OBJECTIVE: We have previously shown, in a cohort of untreated rheumatoid arthritis (RA) patients, that the suppressive function of Treg cells is defective. However, other studies in cohorts of patients with established RA have shown that Treg cell function is normal. We hypothesized that treatment may restore Treg cell function and lead to reduced disease activity. The aim of this study was to investigate whether treatment with methotrexate (MTX) can result in epigenetic changes that lead to restoration of the Treg cell suppressive function in RA. METHODS: Peripheral blood samples from RA patients were assessed using (3) H-thymidine incorporation to measure Treg cell suppression of T cell proliferation, and by enzyme-linked immunosorbent assay to determine Treg cell suppression of interferon-γ production. CTLA-4 and FoxP3 expression was measured by flow cytometry and quantitative polymerase chain reaction (qPCR) in Treg cells from healthy individuals and RA patients. CD4+ T cells isolated from healthy individuals were cultured with interleukin-2 (IL-2), IL-6, and tumor necrosis factor α in the presence or absence of MTX, and FoxP3 expression was determined using qPCR and flow cytometry. Methylation of the FOXP3 upstream enhancer was analyzed by bisulfite sequencing PCR. RESULTS: Defective Treg cell function was observed only in RA patients who had not been treated with MTX, whereas Treg cells from MTX-exposed RA patients had restored suppressive function. This restored suppression was associated with increased expression of FoxP3 and CTLA-4 in Treg cells. Bisulfite sequencing PCR of Treg cells cultured in MTX revealed a significant reduction in methylation of the FOXP3 upstream enhancer. CONCLUSION: This study identifies a novel mechanism of action of MTX, in which treatment of RA patients with MTX restores defective Treg cell function through demethylation of the FOXP3 locus, leading to a subsequent increase in FoxP3 and CTLA-4 expression.
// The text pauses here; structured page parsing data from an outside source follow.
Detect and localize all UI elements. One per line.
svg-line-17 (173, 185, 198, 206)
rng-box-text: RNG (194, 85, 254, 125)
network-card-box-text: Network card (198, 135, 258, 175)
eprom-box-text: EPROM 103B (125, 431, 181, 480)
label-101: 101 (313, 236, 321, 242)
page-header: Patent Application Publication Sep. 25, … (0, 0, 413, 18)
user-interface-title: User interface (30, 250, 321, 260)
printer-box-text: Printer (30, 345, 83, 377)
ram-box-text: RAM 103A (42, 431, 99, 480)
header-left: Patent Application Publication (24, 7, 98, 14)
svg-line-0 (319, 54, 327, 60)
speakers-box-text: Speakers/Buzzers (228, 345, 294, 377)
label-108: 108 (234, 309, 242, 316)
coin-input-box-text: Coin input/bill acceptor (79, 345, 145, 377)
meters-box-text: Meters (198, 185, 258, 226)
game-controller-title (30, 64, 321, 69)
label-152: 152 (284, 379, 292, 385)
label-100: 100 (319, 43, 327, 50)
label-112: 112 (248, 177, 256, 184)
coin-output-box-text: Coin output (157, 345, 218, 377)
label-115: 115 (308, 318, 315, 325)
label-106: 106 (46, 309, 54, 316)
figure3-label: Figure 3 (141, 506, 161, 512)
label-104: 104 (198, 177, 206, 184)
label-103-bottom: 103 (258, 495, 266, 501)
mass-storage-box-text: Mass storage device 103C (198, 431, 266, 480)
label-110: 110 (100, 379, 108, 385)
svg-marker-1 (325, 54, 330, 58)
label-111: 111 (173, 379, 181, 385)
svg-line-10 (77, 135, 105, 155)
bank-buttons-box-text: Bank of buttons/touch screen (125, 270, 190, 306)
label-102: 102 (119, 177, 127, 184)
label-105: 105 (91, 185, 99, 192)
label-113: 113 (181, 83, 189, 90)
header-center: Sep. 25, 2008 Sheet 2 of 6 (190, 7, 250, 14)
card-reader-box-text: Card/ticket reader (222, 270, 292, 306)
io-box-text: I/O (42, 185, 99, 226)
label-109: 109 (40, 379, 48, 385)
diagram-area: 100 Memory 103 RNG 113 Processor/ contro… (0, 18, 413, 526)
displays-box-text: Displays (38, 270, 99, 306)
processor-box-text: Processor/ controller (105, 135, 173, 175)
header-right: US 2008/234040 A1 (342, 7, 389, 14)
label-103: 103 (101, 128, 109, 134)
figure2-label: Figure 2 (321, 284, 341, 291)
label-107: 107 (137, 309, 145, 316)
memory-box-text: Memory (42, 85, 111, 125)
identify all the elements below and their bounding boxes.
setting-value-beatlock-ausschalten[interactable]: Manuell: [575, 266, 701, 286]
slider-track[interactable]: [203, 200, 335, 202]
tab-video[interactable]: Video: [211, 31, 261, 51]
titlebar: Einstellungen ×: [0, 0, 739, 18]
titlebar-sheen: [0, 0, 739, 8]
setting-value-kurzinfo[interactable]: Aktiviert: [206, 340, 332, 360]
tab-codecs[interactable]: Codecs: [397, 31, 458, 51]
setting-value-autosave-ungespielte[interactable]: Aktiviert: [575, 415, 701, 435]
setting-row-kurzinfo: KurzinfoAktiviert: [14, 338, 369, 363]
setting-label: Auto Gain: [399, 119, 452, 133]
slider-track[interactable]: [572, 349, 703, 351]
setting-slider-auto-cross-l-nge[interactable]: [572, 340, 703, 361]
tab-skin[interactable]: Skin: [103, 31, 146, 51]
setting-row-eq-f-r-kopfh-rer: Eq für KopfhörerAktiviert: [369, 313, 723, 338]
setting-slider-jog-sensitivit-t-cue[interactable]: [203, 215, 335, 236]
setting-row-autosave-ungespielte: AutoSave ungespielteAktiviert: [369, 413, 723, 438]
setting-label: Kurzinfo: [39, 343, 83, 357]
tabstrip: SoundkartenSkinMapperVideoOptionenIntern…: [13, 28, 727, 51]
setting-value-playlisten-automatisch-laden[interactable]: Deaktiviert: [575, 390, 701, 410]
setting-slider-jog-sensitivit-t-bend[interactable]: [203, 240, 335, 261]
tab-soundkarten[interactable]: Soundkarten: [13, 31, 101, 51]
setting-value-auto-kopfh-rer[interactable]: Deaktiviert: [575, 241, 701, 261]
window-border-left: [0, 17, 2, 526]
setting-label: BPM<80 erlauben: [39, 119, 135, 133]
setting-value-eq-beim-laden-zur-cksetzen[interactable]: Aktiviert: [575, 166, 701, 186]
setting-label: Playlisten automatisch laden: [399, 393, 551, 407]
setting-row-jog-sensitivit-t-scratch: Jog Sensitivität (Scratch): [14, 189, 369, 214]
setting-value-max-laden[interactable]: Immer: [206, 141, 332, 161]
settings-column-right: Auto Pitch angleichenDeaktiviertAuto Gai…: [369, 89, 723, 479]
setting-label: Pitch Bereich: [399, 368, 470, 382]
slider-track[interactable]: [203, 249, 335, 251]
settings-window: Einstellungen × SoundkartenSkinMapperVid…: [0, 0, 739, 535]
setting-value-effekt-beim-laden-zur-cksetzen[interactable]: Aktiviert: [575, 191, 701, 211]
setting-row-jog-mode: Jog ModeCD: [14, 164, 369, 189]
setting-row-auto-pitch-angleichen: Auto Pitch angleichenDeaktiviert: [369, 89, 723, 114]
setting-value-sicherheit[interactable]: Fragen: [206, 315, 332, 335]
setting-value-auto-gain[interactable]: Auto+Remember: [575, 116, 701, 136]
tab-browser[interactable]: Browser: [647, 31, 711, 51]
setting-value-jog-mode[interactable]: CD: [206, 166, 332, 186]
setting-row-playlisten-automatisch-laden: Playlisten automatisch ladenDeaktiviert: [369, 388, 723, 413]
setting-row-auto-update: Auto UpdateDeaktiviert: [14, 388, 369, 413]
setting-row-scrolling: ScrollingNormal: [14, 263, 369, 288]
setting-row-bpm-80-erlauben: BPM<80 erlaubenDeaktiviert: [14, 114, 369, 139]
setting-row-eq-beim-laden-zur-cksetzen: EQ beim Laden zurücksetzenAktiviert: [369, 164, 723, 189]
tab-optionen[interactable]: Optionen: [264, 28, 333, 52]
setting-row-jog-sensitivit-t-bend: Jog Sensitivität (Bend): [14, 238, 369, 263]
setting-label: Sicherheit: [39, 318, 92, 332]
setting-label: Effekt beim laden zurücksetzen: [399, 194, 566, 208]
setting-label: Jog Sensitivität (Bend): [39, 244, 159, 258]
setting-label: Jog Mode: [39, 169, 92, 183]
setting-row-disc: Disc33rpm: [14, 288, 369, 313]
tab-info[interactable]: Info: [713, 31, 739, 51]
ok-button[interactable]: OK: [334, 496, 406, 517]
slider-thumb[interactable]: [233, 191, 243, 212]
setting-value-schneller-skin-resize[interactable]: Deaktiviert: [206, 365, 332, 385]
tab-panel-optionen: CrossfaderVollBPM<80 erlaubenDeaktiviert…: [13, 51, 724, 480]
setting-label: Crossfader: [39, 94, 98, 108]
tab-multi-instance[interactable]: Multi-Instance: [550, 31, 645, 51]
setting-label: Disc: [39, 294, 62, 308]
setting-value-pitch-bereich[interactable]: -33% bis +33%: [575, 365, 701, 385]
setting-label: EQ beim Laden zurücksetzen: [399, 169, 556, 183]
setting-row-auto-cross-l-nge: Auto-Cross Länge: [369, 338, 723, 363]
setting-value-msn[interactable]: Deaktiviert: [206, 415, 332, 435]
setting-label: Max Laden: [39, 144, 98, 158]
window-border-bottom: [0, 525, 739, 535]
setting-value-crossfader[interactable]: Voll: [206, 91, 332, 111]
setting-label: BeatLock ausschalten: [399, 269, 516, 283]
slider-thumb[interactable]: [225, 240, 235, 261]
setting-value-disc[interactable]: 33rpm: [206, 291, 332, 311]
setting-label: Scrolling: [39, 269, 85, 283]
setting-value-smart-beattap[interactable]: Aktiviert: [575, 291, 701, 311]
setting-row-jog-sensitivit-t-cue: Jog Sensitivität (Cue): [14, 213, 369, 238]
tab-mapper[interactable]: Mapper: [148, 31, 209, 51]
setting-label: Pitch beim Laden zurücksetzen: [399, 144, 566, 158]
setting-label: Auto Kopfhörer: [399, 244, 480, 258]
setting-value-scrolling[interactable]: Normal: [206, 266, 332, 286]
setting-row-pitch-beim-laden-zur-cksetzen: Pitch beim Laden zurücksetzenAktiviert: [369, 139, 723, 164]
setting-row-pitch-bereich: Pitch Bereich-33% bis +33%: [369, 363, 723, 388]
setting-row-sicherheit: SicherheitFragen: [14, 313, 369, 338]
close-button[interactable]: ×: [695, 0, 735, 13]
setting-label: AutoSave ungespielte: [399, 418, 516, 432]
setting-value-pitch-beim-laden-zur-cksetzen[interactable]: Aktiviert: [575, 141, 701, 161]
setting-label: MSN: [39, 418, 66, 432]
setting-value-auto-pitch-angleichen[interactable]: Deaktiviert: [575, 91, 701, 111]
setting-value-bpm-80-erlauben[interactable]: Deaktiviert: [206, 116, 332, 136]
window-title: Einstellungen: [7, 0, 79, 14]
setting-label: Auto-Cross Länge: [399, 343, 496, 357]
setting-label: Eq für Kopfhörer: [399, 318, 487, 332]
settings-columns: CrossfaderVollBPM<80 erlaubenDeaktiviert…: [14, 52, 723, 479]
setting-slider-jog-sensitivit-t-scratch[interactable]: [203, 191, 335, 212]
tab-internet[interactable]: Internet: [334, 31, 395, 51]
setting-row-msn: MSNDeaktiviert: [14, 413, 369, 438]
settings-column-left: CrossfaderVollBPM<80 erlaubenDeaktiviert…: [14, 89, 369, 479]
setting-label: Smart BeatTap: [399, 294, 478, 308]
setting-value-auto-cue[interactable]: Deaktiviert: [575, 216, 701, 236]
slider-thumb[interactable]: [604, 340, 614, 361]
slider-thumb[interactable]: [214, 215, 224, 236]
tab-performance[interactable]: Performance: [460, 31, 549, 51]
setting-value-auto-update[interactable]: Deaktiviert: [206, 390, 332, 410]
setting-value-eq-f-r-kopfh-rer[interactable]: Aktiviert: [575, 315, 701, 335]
Treg Cell Function in Rheumatoid Arthritis Is Compromised by CTLA‐4 Promoter Methylation Resulting in a Failure to Activate the Indoleamine 2,3‐Dioxygenase Pathway
Adam P. Cribbs, Alan Kennedy, Henry Penn et al.|Arthritis & Rheumatology|2014
Cited by 157

OBJECTIVE: Functionally impaired Treg cells expressing abnormally low levels of CTLA-4 have been well documented in rheumatoid arthritis (RA). However, the molecular defect underlying this reduced expression is unknown. The aims of this study were to assess the role of DNA methylation in regulating CTLA-4 expression in Treg cells isolated from RA patients and to elucidate the mechanism of their reduced suppressor function. METHODS: CTLA-4 expression in Treg cells from RA patients and healthy controls was measured by quantitative polymerase chain reaction (PCR) and flow cytometry. Methylation of the CTLA-4 gene promoter was analyzed by bisulfite-specific PCR, followed by sequencing. Methylation-dependent transcriptional activity of the CTLA-4 gene promoter was measured by luciferase assay, and NF-AT binding to the CTLA-4 gene promoter was determined by chromatin immunoprecipitation. The role of CTLA-4 expression in controlling Teff cells was analyzed using an autologous mixed lymphocyte reaction. RESULTS: Down-regulation of CTLA-4 expression in Treg cells from RA patients was caused by methylation of a previously unidentified NF-AT binding site within the CTLA-4 gene promoter. As a consequence, Treg cells were unable to induce expression and activation of the tryptophan-degrading enzyme indoleamine 2,3-dioxygenase (IDO), which in turn resulted in a failure to activate the immunomodulatory kynurenine pathway. CONCLUSION: We show for the first time that epigenetic modifications contribute to defective Treg cell function in RA through an inability to activate the IDO pathway. Therefore, this study sets a precedent for investigating potential therapeutic strategies aimed at reinforcing the IDO pathway in RA patients.